#### What you need to do
Within the data that follows, set down exactly the lines from the one containing "IČO: 02157306" through the one containing "Related Applications", both ends included.

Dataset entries
******************************

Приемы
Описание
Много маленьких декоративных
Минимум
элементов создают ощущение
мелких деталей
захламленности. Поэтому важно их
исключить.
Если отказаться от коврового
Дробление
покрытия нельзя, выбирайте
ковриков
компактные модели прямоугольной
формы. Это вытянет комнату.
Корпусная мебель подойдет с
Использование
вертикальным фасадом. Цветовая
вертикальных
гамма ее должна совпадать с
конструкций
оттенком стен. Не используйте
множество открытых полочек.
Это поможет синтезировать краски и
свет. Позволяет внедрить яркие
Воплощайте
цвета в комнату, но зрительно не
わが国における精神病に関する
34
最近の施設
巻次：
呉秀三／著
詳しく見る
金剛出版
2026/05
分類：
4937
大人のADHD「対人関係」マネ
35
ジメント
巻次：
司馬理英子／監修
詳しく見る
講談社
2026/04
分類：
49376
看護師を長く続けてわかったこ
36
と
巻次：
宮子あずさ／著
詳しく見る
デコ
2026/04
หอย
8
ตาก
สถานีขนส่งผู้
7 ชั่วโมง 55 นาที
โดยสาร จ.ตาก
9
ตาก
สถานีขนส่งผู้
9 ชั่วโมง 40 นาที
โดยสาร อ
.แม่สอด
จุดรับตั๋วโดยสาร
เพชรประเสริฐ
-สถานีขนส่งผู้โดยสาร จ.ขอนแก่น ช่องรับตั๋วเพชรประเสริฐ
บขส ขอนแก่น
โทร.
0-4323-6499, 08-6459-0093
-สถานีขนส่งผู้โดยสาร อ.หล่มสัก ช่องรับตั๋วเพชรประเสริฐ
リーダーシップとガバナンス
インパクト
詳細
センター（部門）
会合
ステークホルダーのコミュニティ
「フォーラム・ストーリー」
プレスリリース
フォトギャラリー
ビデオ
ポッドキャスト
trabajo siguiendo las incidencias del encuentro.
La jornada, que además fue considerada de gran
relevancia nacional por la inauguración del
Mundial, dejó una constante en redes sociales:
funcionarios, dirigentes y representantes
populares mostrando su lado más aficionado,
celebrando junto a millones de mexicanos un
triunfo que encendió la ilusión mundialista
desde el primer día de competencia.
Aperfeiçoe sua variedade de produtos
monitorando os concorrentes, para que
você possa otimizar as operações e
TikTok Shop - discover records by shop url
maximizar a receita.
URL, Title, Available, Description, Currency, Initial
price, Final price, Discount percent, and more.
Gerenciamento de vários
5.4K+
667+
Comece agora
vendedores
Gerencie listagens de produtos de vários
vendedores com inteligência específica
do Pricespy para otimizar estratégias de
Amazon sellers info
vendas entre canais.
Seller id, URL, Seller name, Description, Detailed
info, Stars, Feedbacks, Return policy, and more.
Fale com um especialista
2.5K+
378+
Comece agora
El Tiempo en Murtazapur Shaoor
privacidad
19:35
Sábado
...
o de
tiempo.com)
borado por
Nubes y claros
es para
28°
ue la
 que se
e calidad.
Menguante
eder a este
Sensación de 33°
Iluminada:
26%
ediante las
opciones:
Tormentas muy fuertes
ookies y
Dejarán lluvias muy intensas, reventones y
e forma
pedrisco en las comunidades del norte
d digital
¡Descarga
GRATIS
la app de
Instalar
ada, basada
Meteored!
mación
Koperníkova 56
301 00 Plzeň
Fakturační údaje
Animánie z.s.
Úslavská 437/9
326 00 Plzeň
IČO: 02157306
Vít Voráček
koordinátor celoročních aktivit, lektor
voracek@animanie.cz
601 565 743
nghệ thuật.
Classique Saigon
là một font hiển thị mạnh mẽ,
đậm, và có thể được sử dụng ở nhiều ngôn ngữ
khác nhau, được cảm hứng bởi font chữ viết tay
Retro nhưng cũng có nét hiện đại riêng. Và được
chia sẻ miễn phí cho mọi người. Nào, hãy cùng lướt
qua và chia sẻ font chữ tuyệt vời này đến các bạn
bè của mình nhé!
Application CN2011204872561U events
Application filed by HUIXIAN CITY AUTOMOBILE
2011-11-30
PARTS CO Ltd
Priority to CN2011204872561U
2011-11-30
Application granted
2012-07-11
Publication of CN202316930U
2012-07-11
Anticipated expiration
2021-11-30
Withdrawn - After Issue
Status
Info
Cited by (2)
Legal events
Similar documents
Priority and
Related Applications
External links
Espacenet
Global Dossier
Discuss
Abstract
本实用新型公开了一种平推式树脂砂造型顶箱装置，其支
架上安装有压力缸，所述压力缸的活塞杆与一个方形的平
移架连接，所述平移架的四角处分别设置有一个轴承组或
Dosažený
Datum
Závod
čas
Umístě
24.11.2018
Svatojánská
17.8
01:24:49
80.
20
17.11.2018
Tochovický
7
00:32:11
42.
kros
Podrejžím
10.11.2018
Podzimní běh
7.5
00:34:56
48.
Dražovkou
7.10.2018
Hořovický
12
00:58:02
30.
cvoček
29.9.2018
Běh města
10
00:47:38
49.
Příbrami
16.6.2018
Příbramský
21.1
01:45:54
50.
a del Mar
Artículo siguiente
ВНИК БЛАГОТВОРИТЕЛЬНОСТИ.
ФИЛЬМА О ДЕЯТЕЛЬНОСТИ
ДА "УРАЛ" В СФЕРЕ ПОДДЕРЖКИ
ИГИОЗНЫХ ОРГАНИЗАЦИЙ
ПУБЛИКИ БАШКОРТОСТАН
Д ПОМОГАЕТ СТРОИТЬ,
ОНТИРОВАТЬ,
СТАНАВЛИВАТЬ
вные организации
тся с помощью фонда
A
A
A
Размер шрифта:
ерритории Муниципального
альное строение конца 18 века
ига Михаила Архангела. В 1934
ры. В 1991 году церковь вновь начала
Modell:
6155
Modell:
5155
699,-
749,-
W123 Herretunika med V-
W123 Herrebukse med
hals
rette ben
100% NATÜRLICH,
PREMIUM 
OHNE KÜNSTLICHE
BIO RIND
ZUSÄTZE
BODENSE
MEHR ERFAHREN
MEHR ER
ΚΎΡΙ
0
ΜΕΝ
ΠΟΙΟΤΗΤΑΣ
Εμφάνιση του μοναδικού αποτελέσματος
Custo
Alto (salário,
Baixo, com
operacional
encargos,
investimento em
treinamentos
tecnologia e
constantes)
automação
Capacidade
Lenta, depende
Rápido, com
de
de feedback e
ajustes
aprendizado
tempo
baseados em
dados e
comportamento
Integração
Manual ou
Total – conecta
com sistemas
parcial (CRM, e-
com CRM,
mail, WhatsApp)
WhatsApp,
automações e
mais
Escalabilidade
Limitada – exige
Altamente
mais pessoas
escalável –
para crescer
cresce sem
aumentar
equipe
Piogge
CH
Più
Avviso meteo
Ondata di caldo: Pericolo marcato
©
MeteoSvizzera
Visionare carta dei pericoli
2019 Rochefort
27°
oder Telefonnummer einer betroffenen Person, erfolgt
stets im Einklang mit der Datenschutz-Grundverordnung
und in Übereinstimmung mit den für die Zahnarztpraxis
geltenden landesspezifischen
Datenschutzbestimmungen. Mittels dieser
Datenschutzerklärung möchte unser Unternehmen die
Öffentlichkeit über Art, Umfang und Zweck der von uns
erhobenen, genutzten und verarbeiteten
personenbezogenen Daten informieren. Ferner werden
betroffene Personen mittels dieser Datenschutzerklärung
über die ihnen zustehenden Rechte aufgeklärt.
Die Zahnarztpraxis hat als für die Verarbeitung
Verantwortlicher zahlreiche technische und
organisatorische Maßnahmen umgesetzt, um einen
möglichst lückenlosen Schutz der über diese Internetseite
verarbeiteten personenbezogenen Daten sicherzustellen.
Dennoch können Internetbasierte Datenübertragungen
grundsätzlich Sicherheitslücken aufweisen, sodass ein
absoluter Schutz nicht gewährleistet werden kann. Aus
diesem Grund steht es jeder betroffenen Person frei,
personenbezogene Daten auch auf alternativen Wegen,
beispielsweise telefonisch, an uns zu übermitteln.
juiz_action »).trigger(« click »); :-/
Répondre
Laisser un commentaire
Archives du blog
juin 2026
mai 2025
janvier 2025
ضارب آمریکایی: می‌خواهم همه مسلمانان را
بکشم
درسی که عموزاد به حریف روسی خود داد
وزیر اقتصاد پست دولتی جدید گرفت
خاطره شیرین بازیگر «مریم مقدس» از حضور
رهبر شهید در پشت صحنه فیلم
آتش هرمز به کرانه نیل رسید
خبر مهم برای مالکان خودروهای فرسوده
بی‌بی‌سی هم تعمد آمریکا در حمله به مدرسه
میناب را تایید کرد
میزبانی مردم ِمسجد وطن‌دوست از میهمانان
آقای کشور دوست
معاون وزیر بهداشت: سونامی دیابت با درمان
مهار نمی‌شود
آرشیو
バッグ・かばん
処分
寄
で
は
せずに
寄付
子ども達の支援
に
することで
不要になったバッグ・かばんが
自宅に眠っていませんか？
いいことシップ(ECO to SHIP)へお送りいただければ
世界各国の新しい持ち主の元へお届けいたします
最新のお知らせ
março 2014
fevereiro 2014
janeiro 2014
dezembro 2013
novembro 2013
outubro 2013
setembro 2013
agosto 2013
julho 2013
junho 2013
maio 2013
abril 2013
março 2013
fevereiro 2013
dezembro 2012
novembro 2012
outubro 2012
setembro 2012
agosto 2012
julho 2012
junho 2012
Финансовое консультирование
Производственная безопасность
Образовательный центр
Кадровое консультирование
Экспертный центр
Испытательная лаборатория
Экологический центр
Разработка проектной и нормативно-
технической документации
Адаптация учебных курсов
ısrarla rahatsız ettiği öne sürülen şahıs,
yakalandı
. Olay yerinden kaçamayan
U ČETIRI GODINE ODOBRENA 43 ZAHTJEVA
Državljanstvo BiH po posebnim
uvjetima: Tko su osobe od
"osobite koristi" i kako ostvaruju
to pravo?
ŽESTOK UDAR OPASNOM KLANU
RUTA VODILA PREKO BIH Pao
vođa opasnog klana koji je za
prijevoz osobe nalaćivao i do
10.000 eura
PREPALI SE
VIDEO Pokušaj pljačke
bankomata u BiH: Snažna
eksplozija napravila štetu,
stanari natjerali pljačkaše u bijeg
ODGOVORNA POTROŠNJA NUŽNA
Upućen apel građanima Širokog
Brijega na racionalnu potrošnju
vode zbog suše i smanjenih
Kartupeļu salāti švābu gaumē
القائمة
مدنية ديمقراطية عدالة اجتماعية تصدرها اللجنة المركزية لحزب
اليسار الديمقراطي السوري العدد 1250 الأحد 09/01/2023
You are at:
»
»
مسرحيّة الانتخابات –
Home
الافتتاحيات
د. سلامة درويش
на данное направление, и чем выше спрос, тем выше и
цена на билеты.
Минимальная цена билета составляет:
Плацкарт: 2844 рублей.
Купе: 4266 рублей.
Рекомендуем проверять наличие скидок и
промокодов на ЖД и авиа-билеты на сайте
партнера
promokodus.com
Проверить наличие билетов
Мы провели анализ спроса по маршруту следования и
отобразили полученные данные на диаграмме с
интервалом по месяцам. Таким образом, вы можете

******************************

#### Written answer
IČO: 02157306
Vít Voráček
koordinátor celoročních aktivit, lektor
voracek@animanie.cz
601 565 743
nghệ thuật.
Classique Saigon
là một font hiển thị mạnh mẽ,
đậm, và có thể được sử dụng ở nhiều ngôn ngữ
khác nhau, được cảm hứng bởi font chữ viết tay
Retro nhưng cũng có nét hiện đại riêng. Và được
chia sẻ miễn phí cho mọi người. Nào, hãy cùng lướt
qua và chia sẻ font chữ tuyệt vời này đến các bạn
bè của mình nhé!
Application CN2011204872561U events
Application filed by HUIXIAN CITY AUTOMOBILE
2011-11-30
PARTS CO Ltd
Priority to CN2011204872561U
2011-11-30
Application granted
2012-07-11
Publication of CN202316930U
2012-07-11
Anticipated expiration
2021-11-30
Withdrawn - After Issue
Status
Info
Cited by (2)
Legal events
Similar documents
Priority and
Related Applications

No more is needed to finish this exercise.